**Exercise:** Go through the data and retrieve each line that includes the string "Music".

**Supplied records:**
=== Section Start ===
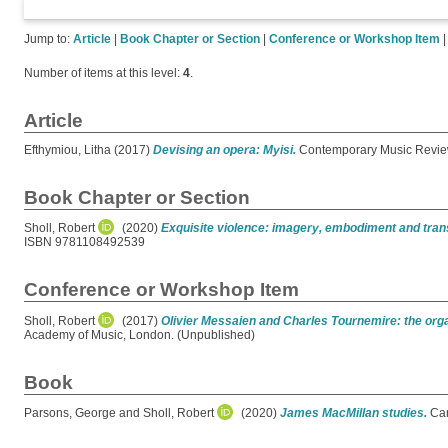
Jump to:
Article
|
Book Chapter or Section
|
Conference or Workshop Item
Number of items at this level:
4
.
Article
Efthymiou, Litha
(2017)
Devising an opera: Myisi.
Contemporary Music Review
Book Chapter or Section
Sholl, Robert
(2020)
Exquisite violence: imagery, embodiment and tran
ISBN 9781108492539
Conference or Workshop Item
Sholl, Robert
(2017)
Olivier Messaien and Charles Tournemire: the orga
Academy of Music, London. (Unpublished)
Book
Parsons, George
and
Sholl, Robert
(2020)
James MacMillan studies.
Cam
=== Section End ===
=== Section Start ===
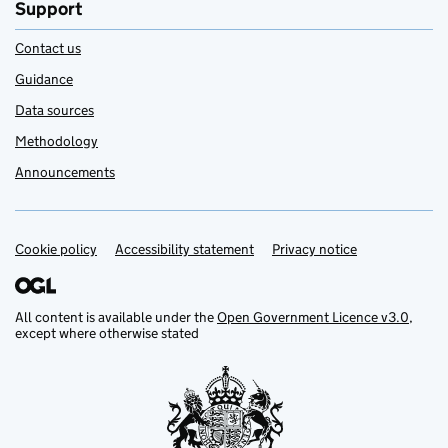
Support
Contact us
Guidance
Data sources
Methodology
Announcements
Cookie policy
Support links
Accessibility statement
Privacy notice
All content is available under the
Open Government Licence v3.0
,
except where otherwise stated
=== Section End ===
**Your solution:**
Contemporary Music Review
Academy of Music, London. (Unpublished)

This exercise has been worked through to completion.